I've had questions like this: "Do you agree or disagree with the following statement: Most people have stolen something during their adult lives".

comment by gjm · 2012-07-17T14:56:39.346Z · score: 2 (2 votes) · LW · GW

I wonder how (if at all) answers to that correlate with liability to steal things from one's employer. We've already got a mechanism by which people who do it would be more likely to say "agree". But it could just as well go the other way: a very scrupulous person who would never bring home a ballpoint pen that might belong to her employer because she'd consider that theft is probably more likely to agree, but less likely to steal.
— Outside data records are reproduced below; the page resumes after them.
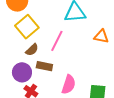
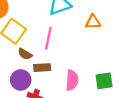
brown semicircle: (32, 50) -> (25, 54), turned 88

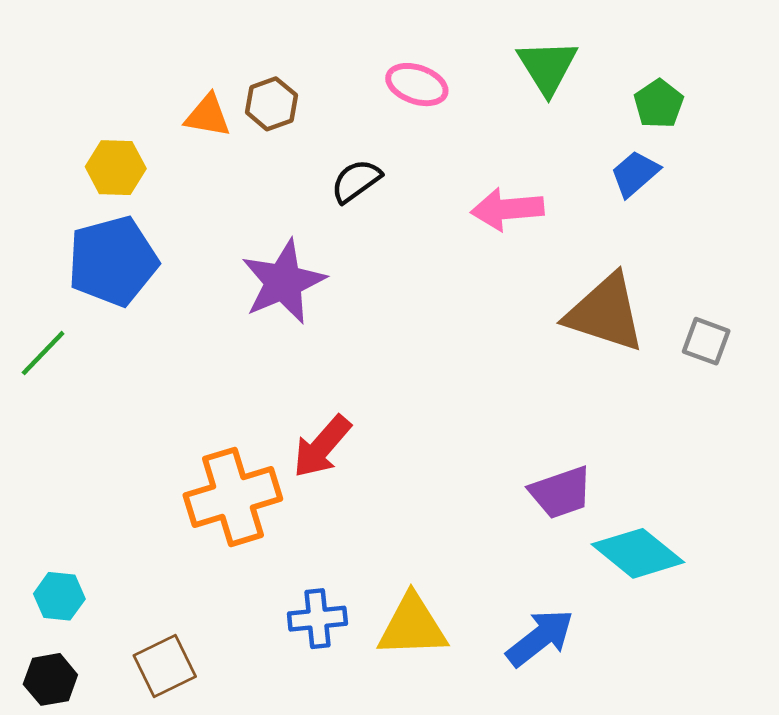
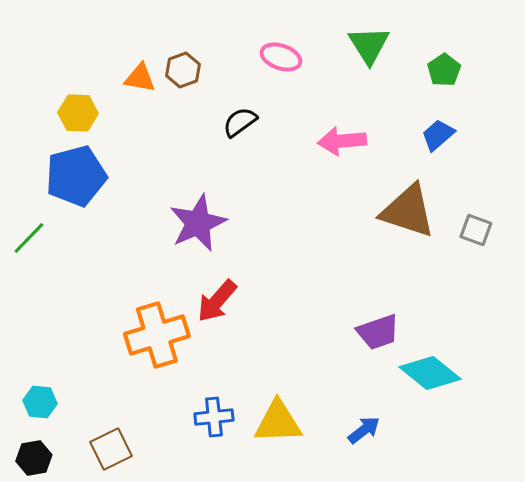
blue trapezoid: (635, 174) -> (438, 135), moved
purple star: (283, 282) -> (198, 223), moved
blue arrow: (540, 638) -> (364, 430), size x0.7

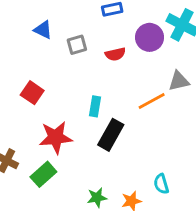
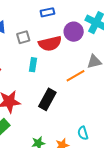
red semicircle: (115, 54) -> (50, 44), size x1.6
cyan rectangle: (95, 106) -> (33, 65), moved

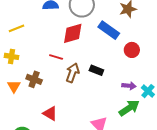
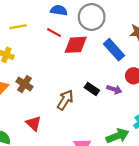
red line: (56, 57) -> (54, 33), moved
brown arrow: (72, 73) -> (65, 100), moved
purple arrow: (129, 86) -> (114, 89), moved

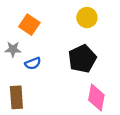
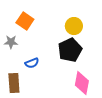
yellow circle: (87, 18) -> (74, 26), moved
blue semicircle: (33, 63) -> (32, 63), moved

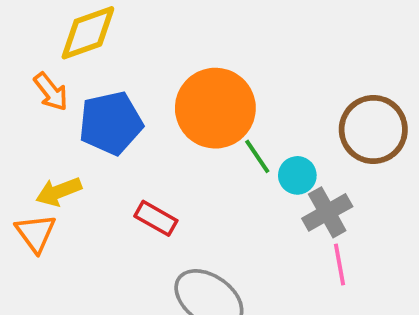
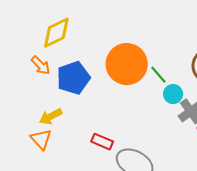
green line: (257, 156) -> (158, 75), moved
red rectangle: (156, 218) -> (102, 142), moved

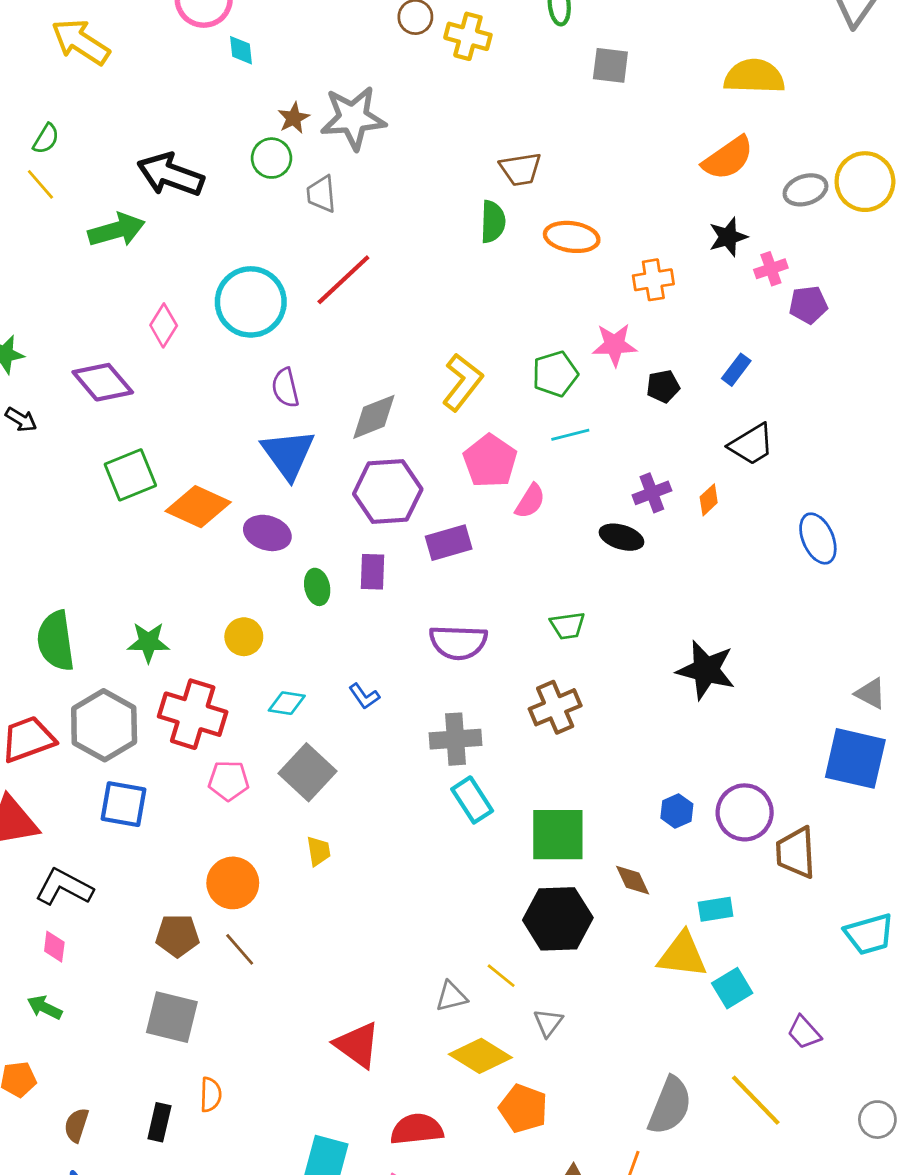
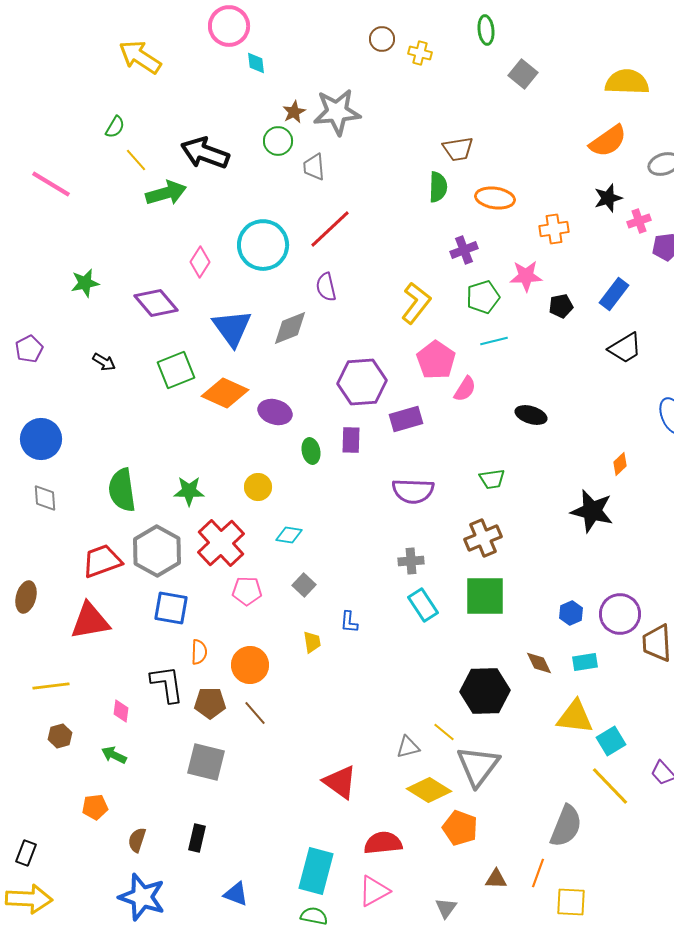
yellow cross: (468, 36) -> (420, 53), size x0.7
gray square: (610, 65) -> (523, 74), turned 32
yellow line: (40, 184) -> (136, 160), moved
blue rectangle: (736, 370) -> (614, 294), size x1.4
purple semicircle: (285, 388) -> (326, 287), moved
gray diamond: (374, 417) -> (290, 328), moved
black arrow: (21, 420) -> (104, 362), moved
blue triangle: (288, 454) -> (232, 328), moved
purple cross: (652, 493) -> (464, 250), moved
orange diamond: (709, 500) -> (620, 464), moved
blue L-shape: (364, 696) -> (349, 622), moved, turned 40
red cross: (193, 714) -> (221, 543), turned 30
gray cross: (455, 739) -> (411, 561), size x0.7
gray square: (307, 772) -> (304, 585), size x0.6
green square: (558, 835) -> (485, 596), moved
black L-shape: (64, 887) -> (167, 684), moved, turned 54
cyan rectangle: (716, 909) -> (585, 662), moved
gray triangle: (548, 1023) -> (478, 766), size x2.0
orange semicircle: (211, 1095) -> (199, 652), moved
yellow line: (756, 1100) -> (610, 786), moved

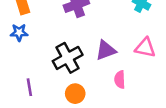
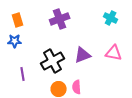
pink semicircle: (120, 80) -> (77, 87), moved
purple line: (29, 87) -> (23, 74), moved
comment by CronoDAS · 2012-07-17T17:35:55.457Z · score: 0 (0 votes) · LW · GW

Me too - my father thought it was a trap to detect dishonest answers, but from what I've read, giving the more absolute answers (for example, saying that procedures should always be followed) tends to get you a "better" score. If you want to game the test, pretend you're a naive robot who never, ever does anything even remotely bad, even if nobody actually acts like that.

See also.

comment by TheOtherDave · 2012-07-17T19:00:33.769Z · score: 5 (5 votes) · LW · GW

I was given a test like this once in a somewhat similar context, and I asked the woman giving the test if they were going to reward the answers that most closely matched accurate descriptive statements about the community under discussion, or reward the answers that most closely matched conventional prescriptive statements about it. She won points with me by thinking about that for a moment, unsuccessfully suppressing a grin, and asking "Does the fact that I'm not answering your question answer your question?"

comment by CronoDAS · 2012-07-18T01:33:54.490Z · score: 1 (1 votes) · LW · GW

I took the test on a computer, so I think the actual employees in the room (mostly cashiers and such) wouldn't have known how the test was graded either.

comment by TheOtherDave · 2012-07-18T01:39:43.597Z · score: 1 (1 votes) · LW · GW

(nods) I really just asked the question to be snarky; it was pretty clear from context they wanted the latter.

comment by Decius · 2012-07-19T02:54:50.492Z · score: 0 (0 votes) · LW · GW

Did you win?

comment by TheOtherDave · 2012-07-19T03:09:22.018Z · score: 0 (0 votes) · LW · GW

There wasn't much at stake that I cared about. But I entertained myself, which is always a win in my book.

comment by anon895 · 2012-08-04T06:41:59.076Z · score: 0 (0 votes) · LW · GW

Demand Media and eHow in particular have been criticized for large amounts of low-quality content...with poor quality articles intended mainly to drive up search results rather than inform....

Should I read your link or will I just be exposing myself to made-up unresearched advice?

comment by CronoDAS · 2012-08-05T03:29:33.407Z · score: 2 (2 votes) · LW · GW

Probably the latter.

comment by Dallas · 2012-07-17T01:43:47.519Z · score: 0 (2 votes) · LW · GW

It might get a bit suspicious if you are entirely asking people about what other people think. You'd have to mix it with more conventional "dummy" questions.

Assuming, of course, that this hypothesis is true. The great thing is that it's easily testable.

comment by Bakkot · 2012-07-17T05:28:59.647Z · score: 2 (2 votes) · LW · GW
comment by billswift · 2012-07-17T08:08:51.619Z · score: 1 (1 votes) · LW · GW

"Anything is easy if you're not the one that has to do it." Claiming something is easy, without giving an actual means of doing it, is a cheap rhetorical trick, one of the "dark arts".

comment by tut · 2012-07-31T19:07:17.404Z · score: 0 (0 votes) · LW · GW

... how do you propose to test it?

Give a number of test subjects a questionnaire with this question and a number of distraction questions. Then ask them to wait a while before the next stage of the experiment. While they are waiting give them an opportunity to steal something. Compare answers to behavior.